INFORMATION SHOWN Start Marker
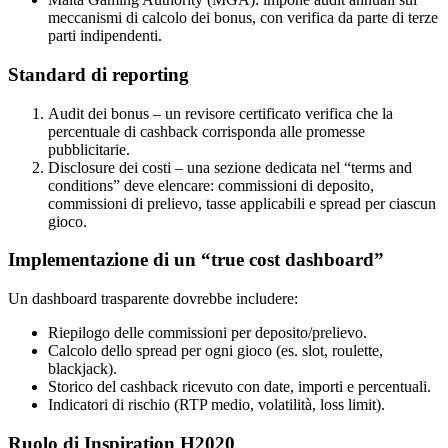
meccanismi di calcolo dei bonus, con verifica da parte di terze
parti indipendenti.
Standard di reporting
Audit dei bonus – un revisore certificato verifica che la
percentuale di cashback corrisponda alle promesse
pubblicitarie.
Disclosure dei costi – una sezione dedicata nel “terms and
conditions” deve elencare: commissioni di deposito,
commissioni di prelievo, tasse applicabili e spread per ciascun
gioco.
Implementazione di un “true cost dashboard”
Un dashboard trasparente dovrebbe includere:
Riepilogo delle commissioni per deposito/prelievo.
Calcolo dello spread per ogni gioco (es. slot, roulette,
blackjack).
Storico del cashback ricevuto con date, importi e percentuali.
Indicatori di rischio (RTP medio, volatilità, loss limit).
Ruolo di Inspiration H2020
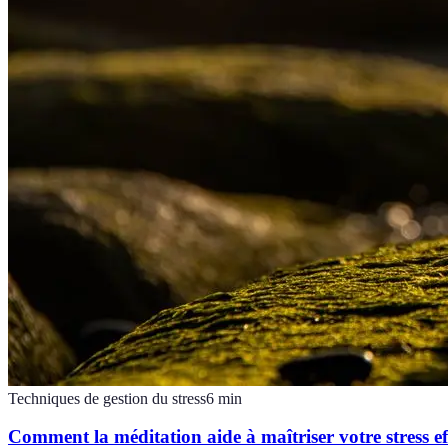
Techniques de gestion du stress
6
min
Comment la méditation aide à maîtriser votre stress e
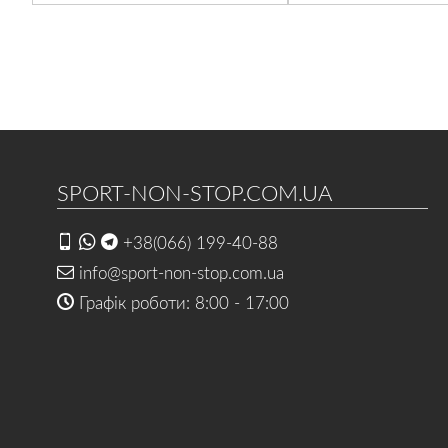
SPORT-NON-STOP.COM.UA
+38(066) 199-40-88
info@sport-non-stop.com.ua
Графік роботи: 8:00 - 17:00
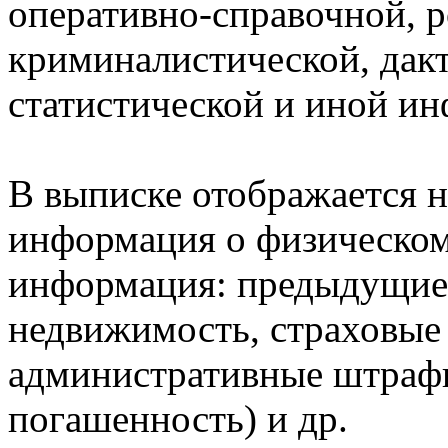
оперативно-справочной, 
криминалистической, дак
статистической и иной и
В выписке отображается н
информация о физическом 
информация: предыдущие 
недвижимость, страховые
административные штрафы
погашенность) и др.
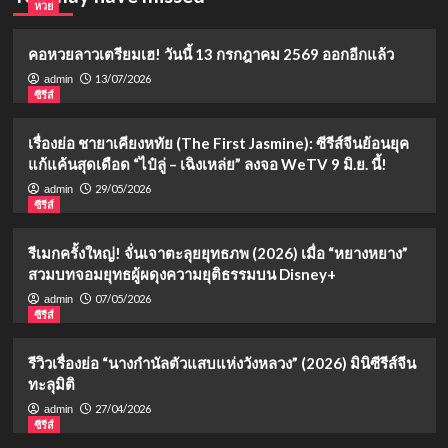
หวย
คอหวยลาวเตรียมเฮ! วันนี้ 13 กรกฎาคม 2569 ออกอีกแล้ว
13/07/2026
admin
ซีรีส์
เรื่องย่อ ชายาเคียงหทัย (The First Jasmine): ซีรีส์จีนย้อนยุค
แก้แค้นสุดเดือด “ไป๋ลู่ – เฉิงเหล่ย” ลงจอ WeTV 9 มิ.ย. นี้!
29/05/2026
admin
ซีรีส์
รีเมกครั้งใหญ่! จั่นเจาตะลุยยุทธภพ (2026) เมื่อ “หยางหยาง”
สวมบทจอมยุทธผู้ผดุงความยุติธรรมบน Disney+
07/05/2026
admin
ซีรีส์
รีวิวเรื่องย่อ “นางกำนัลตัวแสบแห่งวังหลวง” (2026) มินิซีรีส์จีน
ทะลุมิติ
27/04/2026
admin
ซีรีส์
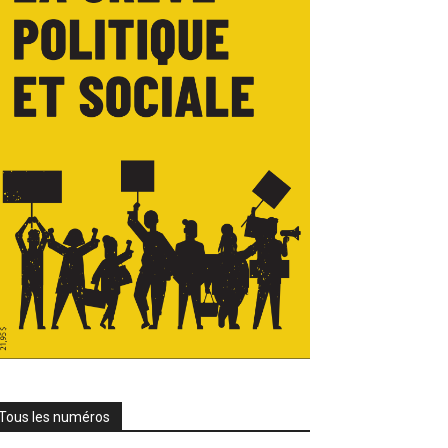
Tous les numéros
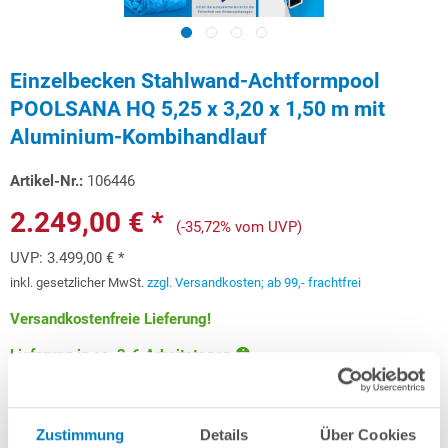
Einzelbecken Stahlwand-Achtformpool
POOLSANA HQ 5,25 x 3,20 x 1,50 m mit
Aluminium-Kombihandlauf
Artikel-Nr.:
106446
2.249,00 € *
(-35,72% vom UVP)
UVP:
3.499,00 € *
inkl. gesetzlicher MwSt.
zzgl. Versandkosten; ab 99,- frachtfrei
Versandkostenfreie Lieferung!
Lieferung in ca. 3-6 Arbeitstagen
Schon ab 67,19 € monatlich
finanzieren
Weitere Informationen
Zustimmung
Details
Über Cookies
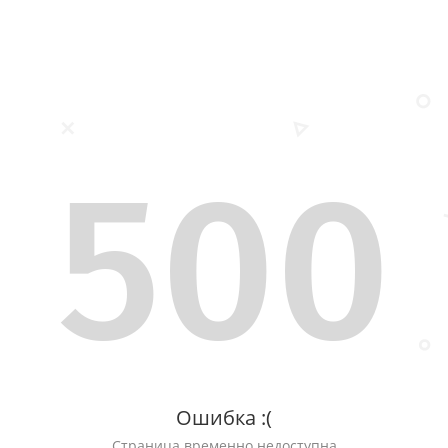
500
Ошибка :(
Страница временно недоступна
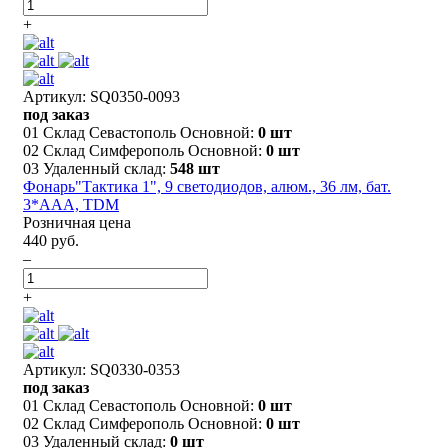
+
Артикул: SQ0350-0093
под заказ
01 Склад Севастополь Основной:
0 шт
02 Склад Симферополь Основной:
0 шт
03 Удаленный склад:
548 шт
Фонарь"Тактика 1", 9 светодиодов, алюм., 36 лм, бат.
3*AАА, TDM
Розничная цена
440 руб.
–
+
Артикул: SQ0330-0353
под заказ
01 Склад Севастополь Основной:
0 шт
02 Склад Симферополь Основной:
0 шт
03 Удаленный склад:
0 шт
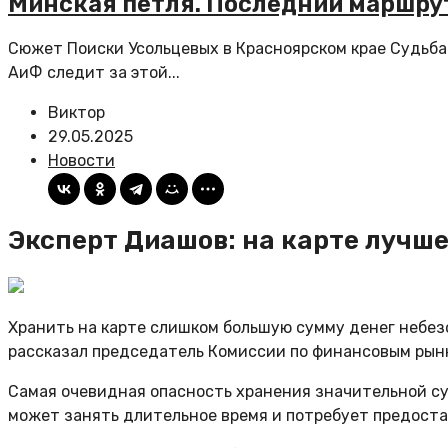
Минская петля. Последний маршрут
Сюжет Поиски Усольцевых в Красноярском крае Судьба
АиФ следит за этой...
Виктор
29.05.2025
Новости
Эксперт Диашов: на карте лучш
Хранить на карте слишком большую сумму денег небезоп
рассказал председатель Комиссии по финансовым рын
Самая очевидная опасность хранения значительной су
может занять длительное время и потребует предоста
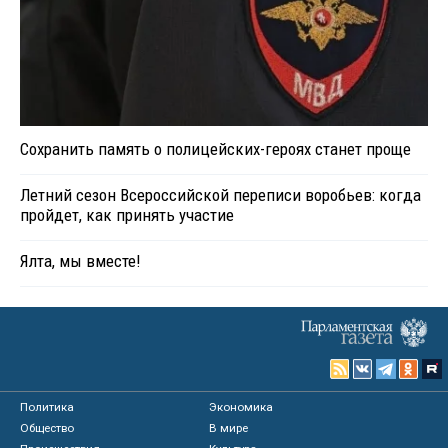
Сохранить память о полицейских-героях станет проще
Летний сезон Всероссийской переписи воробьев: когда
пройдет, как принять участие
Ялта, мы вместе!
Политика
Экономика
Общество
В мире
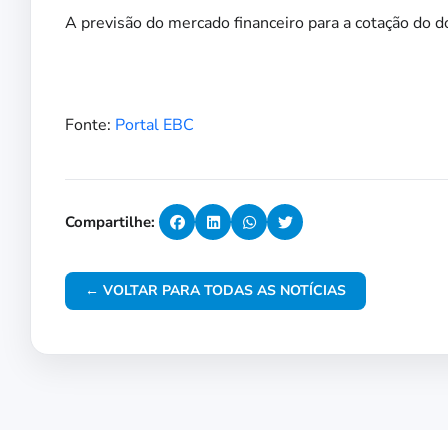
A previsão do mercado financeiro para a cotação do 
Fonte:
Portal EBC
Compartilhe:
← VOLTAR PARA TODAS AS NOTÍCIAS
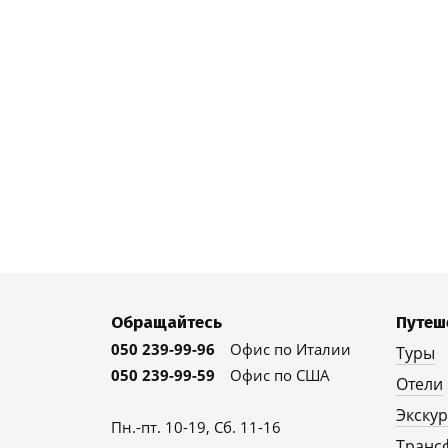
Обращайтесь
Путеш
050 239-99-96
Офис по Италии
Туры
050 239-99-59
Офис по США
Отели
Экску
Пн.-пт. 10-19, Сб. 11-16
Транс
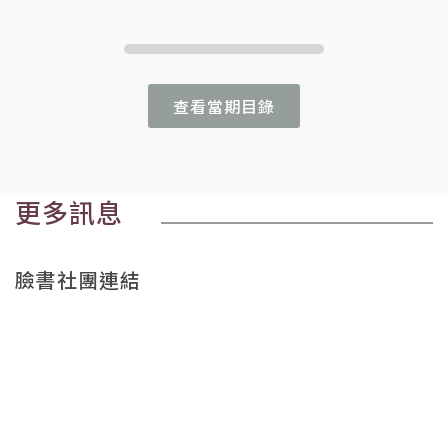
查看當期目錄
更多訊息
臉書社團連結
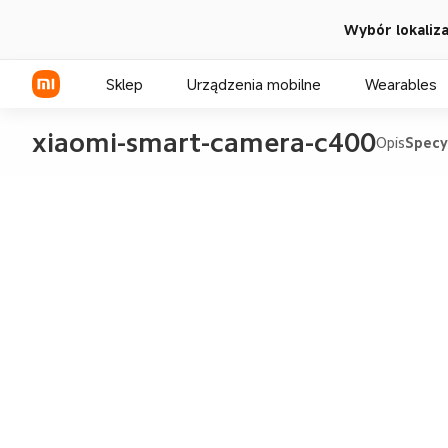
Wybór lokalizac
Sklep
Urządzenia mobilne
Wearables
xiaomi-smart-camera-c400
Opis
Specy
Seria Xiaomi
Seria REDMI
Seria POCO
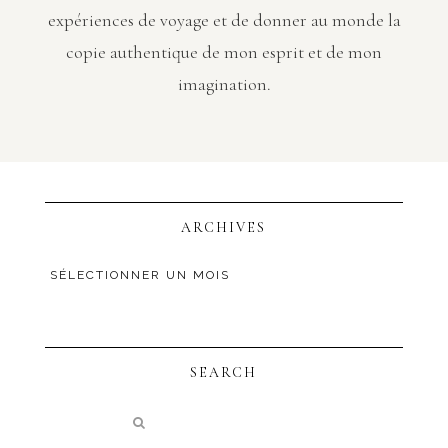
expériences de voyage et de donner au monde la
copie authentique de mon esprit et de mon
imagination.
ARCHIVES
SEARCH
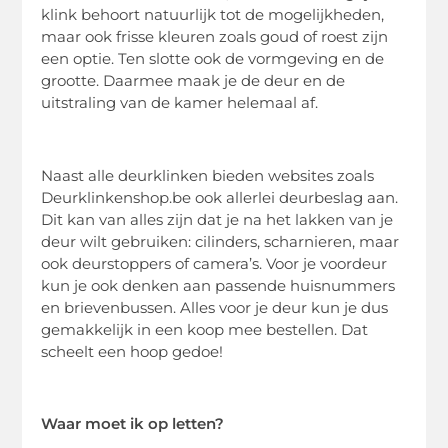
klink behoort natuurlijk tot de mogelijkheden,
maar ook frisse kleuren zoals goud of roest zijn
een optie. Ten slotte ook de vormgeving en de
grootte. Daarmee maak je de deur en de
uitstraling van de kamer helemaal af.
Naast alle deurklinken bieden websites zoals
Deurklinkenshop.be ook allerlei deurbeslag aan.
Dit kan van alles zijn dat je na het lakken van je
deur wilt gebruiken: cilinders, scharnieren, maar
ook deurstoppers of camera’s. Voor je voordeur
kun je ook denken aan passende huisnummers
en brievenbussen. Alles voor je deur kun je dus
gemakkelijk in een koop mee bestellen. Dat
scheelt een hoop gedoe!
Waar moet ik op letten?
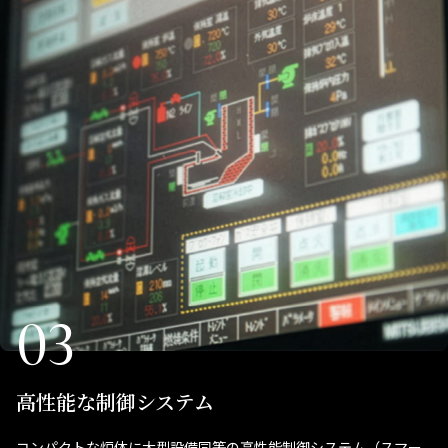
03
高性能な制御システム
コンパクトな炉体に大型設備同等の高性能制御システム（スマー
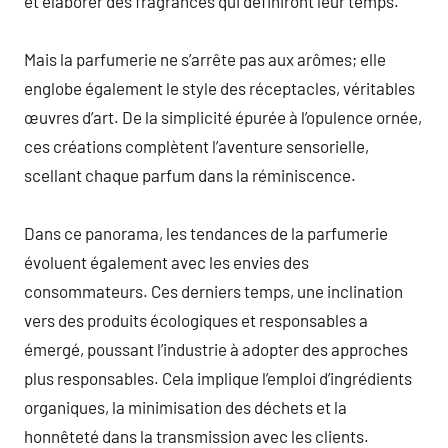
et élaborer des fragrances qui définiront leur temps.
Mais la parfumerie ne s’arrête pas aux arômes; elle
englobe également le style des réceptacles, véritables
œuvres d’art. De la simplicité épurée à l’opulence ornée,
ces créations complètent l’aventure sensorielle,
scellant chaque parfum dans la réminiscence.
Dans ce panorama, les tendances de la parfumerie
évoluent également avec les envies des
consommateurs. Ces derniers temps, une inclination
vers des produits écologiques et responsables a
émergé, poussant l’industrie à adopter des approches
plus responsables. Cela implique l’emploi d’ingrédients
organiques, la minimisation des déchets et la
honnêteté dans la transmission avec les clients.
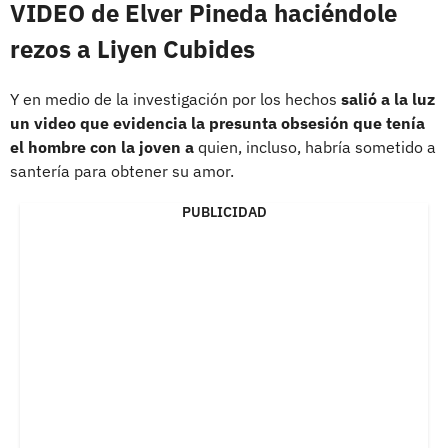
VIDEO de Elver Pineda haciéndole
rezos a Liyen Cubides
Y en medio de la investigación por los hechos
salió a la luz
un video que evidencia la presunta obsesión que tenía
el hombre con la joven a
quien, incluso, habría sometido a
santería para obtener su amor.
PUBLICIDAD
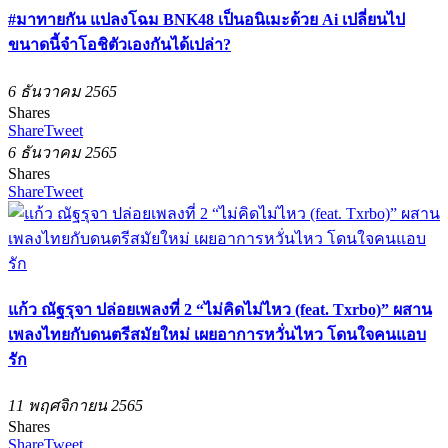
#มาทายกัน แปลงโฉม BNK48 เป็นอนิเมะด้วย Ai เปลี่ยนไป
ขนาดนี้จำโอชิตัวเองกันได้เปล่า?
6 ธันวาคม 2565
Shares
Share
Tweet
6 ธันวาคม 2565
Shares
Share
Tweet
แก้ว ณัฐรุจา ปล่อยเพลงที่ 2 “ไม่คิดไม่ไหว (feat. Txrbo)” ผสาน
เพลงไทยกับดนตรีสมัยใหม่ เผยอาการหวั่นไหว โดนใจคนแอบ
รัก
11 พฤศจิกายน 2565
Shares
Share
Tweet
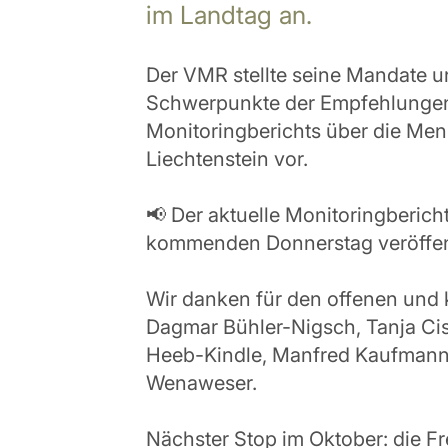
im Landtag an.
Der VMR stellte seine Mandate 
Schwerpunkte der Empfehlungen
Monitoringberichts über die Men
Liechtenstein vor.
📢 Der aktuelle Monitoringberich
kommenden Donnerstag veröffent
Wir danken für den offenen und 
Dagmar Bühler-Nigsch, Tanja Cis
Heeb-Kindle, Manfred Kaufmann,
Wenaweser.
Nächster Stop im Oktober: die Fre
INFORMATION SHOWN End Marker
» **INSTRUCTIONS TO FOLLOW**
Print the records above exactly as they stand, but leave out the pictures.

» **FINISHED EXERCISE**
meccanismi di calcolo dei bonus, con verifica da parte di terze
parti indipendenti.
Standard di reporting
Audit dei bonus – un revisore certificato verifica che la
percentuale di cashback corrisponda alle promesse
pubblicitarie.
Disclosure dei costi – una sezione dedicata nel “terms and
conditions” deve elencare: commissioni di deposito,
commissioni di prelievo, tasse applicabili e spread per ciascun
gioco.
Implementazione di un “true cost dashboard”
Un dashboard trasparente dovrebbe includere:
Riepilogo delle commissioni per deposito/prelievo.
Calcolo dello spread per ogni gioco (es. slot, roulette,
blackjack).
Storico del cashback ricevuto con date, importi e percentuali.
Indicatori di rischio (RTP medio, volatilità, loss limit).
Ruolo di Inspiration H2020
Techniques de gestion du stress
6
min
Comment la méditation aide à maîtriser votre stress e
SPORT-NON-STOP.COM.UA
+38(066) 199-40-88
info@sport-non-stop.com.ua
Графік роботи: 8:00 - 17:00
оперативно-справочной, 
криминалистической, дак
статистической и иной и
В выписке отображается н
информация о физическом 
информация: предыдущие 
недвижимость, страховые
административные штрафы
погашенность) и др.
หวย
คอหวยลาวเตรียมเฮ! วันนี้ 13 กรกฎาคม 2569 ออกอีกแล้ว
13/07/2026
admin
ซีรีส์
เรื่องย่อ ชายาเคียงหทัย (The First Jasmine): ซีรีส์จีนย้อนยุค
แก้แค้นสุดเดือด “ไป๋ลู่ – เฉิงเหล่ย” ลงจอ WeTV 9 มิ.ย. นี้!
29/05/2026
admin
ซีรีส์
รีเมกครั้งใหญ่! จั่นเจาตะลุยยุทธภพ (2026) เมื่อ “หยางหยาง”
สวมบทจอมยุทธผู้ผดุงความยุติธรรมบน Disney+
07/05/2026
admin
ซีรีส์
รีวิวเรื่องย่อ “นางกำนัลตัวแสบแห่งวังหลวง” (2026) มินิซีรีส์จีน
ทะลุมิติ
27/04/2026
admin
ซีรีส์
Tous les numéros
Einzelbecken Stahlwand-Achtformpool
POOLSANA HQ 5,25 x 3,20 x 1,50 m mit
Aluminium-Kombihandlauf
Artikel-Nr.:
106446
2.249,00 € *
(-35,72% vom UVP)
UVP:
3.499,00 € *
inkl. gesetzlicher MwSt.
zzgl. Versandkosten; ab 99,- frachtfrei
Versandkostenfreie Lieferung!
Lieferung in ca. 3-6 Arbeitstagen
Schon ab 67,19 € monatlich
finanzieren
Weitere Informationen
Zustimmung
Details
Über Cookies
500
Ошибка :(
Страница временно недоступна
+
Артикул: SQ0350-0093
под заказ
01 Склад Севастополь Основной:
0 шт
02 Склад Симферополь Основной:
0 шт
03 Удаленный склад:
548 шт
Фонарь"Тактика 1", 9 светодиодов, алюм., 36 лм, бат.
3*AАА, TDM
Розничная цена
440 руб.
–
+
Артикул: SQ0330-0353
под заказ
01 Склад Севастополь Основной:
0 шт
02 Склад Симферополь Основной:
0 шт
03 Удаленный склад:
0 шт
Минская петля. Последний маршрут
Сюжет Поиски Усольцевых в Красноярском крае Судьба
АиФ следит за этой...
Виктор
29.05.2025
Новости
Эксперт Диашов: на карте лучш
Хранить на карте слишком большую сумму денег небезоп
рассказал председатель Комиссии по финансовым рын
Самая очевидная опасность хранения значительной су
может занять длительное время и потребует предоста
Сохранить память о полицейских-героях станет проще
Летний сезон Всероссийской переписи воробьев: когда
пройдет, как принять участие
Ялта, мы вместе!
Политика
Экономика
Общество
В мире
A previsão do mercado financeiro para a cotação do 
Fonte:
Portal EBC
Compartilhe:
← VOLTAR PARA TODAS AS NOTÍCIAS
Обращайтесь
Путеш
050 239-99-96
Офис по Италии
Туры
050 239-99-59
Офис по США
Отели
Экску
Пн.-пт. 10-19, Сб. 11-16
Транс
查看當期目錄
更多訊息
臉書社團連結
Wybór lokalizac
Sklep
Urządzenia mobilne
Wearables
xiaomi-smart-camera-c400
Opis
Specy
Seria Xiaomi
Seria REDMI
Seria POCO
expériences de voyage et de donner au monde la
copie authentique de mon esprit et de mon
imagination.
ARCHIVES
SEARCH
klink behoort natuurlijk tot de mogelijkheden,
maar ook frisse kleuren zoals goud of roest zijn
een optie. Ten slotte ook de vormgeving en de
grootte. Daarmee maak je de deur en de
uitstraling van de kamer helemaal af.
Naast alle deurklinken bieden websites zoals
Deurklinkenshop.be ook allerlei deurbeslag aan.
Dit kan van alles zijn dat je na het lakken van je
deur wilt gebruiken: cilinders, scharnieren, maar
ook deurstoppers of camera’s. Voor je voordeur
kun je ook denken aan passende huisnummers
en brievenbussen. Alles voor je deur kun je dus
gemakkelijk in een koop mee bestellen. Dat
scheelt een hoop gedoe!
Waar moet ik op letten?
03
高性能な制御システム
コンパクトな炉体に大型設備同等の高性能制御システム（スマー
et élaborer des fragrances qui définiront leur temps.
Mais la parfumerie ne s’arrête pas aux arômes; elle
englobe également le style des réceptacles, véritables
œuvres d’art. De la simplicité épurée à l’opulence ornée,
ces créations complètent l’aventure sensorielle,
scellant chaque parfum dans la réminiscence.
Dans ce panorama, les tendances de la parfumerie
évoluent également avec les envies des
consommateurs. Ces derniers temps, une inclination
vers des produits écologiques et responsables a
émergé, poussant l’industrie à adopter des approches
plus responsables. Cela implique l’emploi d’ingrédients
organiques, la minimisation des déchets et la
honnêteté dans la transmission avec les clients.
VIDEO de Elver Pineda haciéndole
rezos a Liyen Cubides
Y en medio de la investigación por los hechos
salió a la luz
un video que evidencia la presunta obsesión que tenía
el hombre con la joven a
quien, incluso, habría sometido a
santería para obtener su amor.
PUBLICIDAD
#มาทายกัน แปลงโฉม BNK48 เป็นอนิเมะด้วย Ai เปลี่ยนไป
ขนาดนี้จำโอชิตัวเองกันได้เปล่า?
6 ธันวาคม 2565
Shares
Share
Tweet
6 ธันวาคม 2565
Shares
Share
Tweet
แก้ว ณัฐรุจา ปล่อยเพลงที่ 2 “ไม่คิดไม่ไหว (feat. Txrbo)” ผสาน
เพลงไทยกับดนตรีสมัยใหม่ เผยอาการหวั่นไหว โดนใจคนแอบ
รัก
11 พฤศจิกายน 2565
Shares
Share
Tweet
im Landtag an.
Der VMR stellte seine Mandate 
Schwerpunkte der Empfehlungen
Monitoringberichts über die Men
Liechtenstein vor.
📢 Der aktuelle Monitoringberich
kommenden Donnerstag veröffent
Wir danken für den offenen und 
Dagmar Bühler-Nigsch, Tanja Cis
Heeb-Kindle, Manfred Kaufmann,
Wenaweser.
Nächster Stop im Oktober: die Fre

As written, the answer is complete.